◆ Exercise aim:
Find each line of the entries with the string "майы", please, and copy it.

◆ Given data:
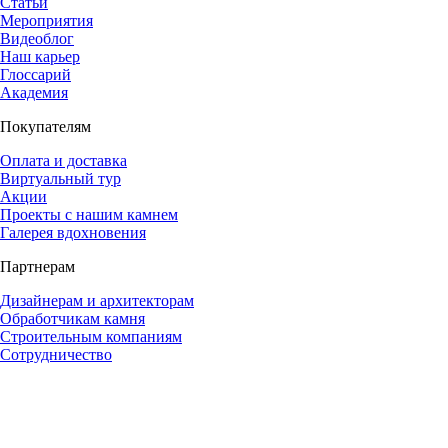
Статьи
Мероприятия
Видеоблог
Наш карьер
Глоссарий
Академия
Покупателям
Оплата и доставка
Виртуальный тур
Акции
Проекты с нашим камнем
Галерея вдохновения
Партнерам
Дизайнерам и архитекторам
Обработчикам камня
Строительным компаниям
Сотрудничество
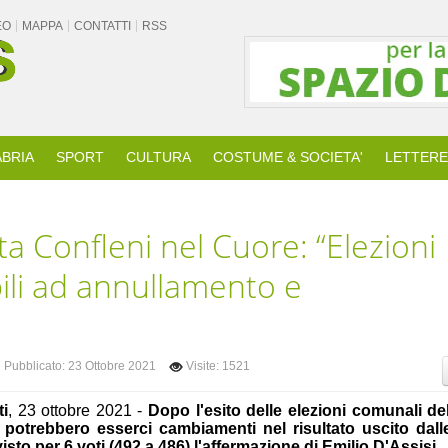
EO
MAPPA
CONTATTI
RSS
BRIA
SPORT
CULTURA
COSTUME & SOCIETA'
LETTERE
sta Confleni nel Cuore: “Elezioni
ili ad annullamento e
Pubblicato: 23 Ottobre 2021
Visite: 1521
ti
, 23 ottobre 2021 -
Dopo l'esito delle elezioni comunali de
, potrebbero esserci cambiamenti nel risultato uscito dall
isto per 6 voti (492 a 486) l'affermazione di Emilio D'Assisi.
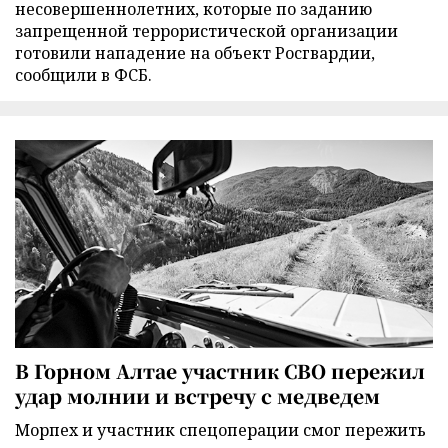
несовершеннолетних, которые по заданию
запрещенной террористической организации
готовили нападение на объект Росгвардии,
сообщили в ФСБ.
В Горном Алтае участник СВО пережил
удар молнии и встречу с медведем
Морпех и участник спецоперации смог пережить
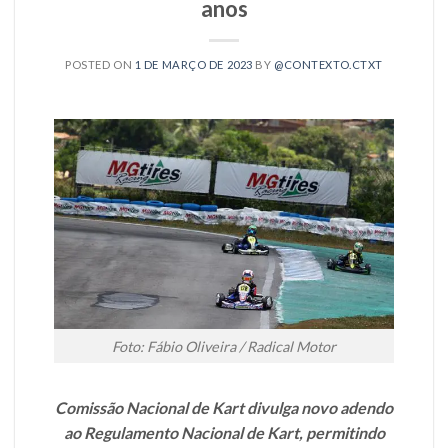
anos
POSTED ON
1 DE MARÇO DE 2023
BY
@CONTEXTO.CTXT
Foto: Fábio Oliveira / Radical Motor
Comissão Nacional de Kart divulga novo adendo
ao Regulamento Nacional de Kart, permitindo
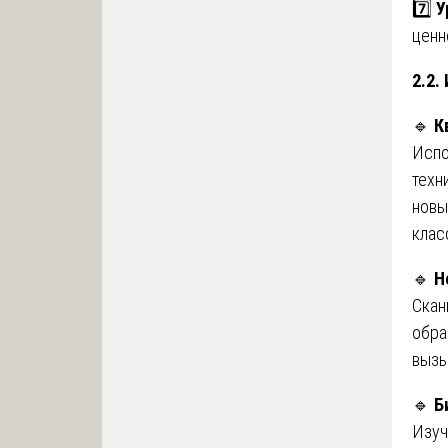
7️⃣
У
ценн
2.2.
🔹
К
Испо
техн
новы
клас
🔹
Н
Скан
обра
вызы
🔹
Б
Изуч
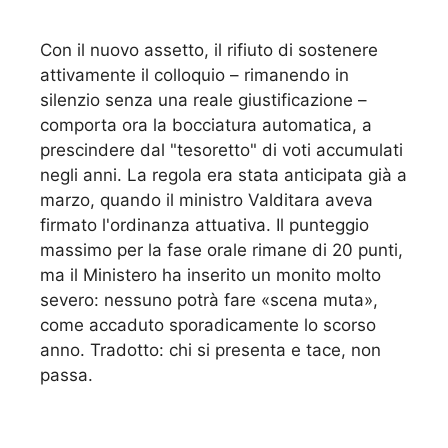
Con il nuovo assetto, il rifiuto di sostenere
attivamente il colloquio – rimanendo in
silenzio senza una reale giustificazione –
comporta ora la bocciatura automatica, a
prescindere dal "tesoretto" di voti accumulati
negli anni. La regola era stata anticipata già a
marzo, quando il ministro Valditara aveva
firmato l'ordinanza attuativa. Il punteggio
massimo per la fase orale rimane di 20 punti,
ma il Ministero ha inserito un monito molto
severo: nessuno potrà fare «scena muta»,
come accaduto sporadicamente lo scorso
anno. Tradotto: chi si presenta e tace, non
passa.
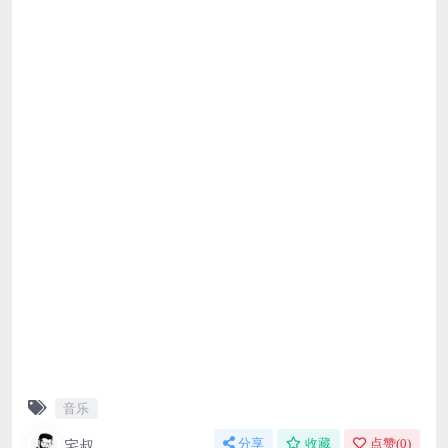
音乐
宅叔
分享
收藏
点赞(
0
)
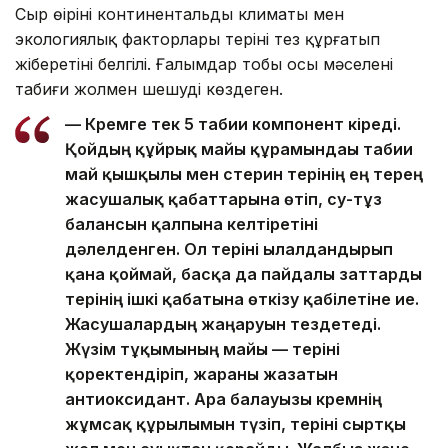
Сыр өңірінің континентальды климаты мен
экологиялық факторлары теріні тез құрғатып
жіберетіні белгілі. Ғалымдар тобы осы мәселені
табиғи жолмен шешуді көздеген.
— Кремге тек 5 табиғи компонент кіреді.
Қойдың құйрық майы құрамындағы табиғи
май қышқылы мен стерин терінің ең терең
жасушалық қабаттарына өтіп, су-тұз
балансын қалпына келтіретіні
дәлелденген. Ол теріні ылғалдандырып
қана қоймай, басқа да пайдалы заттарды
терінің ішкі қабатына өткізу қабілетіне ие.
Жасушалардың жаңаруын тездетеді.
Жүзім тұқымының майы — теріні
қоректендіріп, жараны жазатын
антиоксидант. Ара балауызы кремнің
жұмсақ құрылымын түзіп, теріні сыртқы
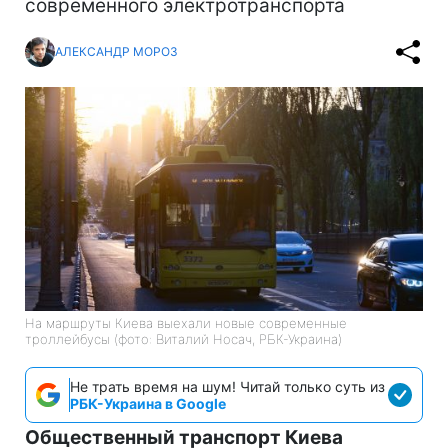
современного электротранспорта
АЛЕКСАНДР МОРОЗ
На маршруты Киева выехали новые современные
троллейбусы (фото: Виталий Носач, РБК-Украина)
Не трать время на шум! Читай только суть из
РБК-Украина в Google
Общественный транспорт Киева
* * *
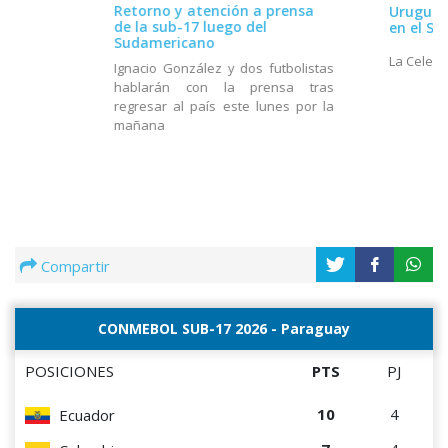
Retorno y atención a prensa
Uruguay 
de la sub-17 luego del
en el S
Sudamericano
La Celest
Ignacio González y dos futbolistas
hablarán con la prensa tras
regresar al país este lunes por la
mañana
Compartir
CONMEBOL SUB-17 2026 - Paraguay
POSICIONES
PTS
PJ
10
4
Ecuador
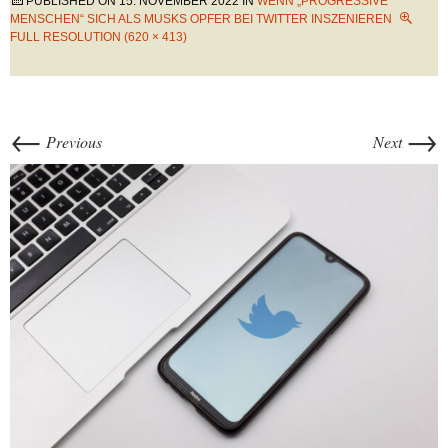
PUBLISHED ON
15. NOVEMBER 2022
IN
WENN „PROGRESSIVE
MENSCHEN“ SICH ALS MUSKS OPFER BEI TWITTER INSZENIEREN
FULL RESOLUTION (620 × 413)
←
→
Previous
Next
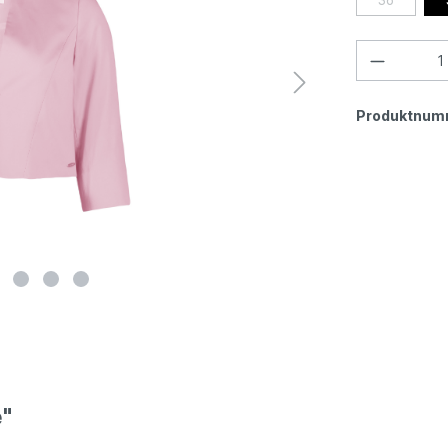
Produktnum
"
...
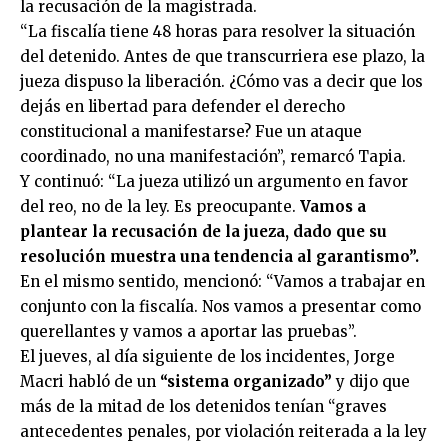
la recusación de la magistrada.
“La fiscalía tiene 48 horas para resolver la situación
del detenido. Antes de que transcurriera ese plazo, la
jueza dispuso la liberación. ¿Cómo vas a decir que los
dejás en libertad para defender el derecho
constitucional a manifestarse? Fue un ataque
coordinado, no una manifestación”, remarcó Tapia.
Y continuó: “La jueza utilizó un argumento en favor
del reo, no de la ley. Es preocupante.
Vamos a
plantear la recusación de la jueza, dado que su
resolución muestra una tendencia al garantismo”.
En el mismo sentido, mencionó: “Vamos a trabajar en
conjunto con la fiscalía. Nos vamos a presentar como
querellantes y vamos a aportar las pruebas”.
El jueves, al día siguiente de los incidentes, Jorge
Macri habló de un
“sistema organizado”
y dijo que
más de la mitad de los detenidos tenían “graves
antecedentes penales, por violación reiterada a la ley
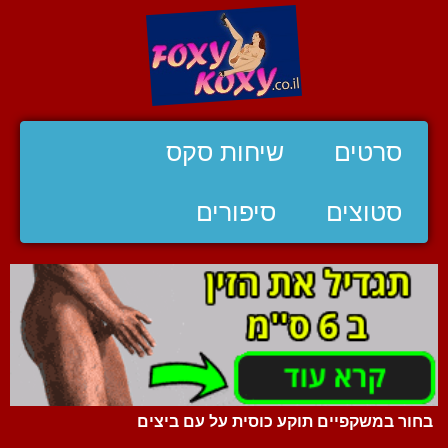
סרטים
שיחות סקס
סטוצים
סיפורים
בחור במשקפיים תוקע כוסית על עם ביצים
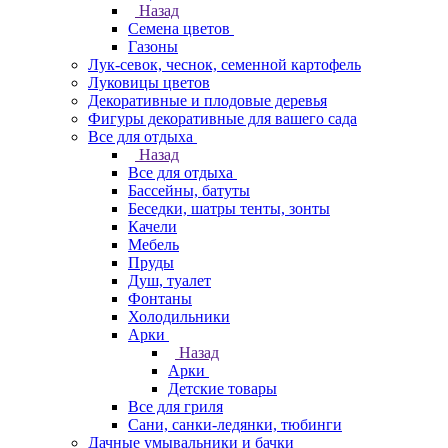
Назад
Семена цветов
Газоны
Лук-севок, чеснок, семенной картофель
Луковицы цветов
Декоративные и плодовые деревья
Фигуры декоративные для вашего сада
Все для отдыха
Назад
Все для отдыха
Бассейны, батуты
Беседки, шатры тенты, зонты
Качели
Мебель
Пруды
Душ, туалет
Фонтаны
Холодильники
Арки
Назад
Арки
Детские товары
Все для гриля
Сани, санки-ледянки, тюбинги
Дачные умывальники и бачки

◆ Exercise response:
Қойдың құйрық майы құрамындағы табиғи
Жүзім тұқымының майы — теріні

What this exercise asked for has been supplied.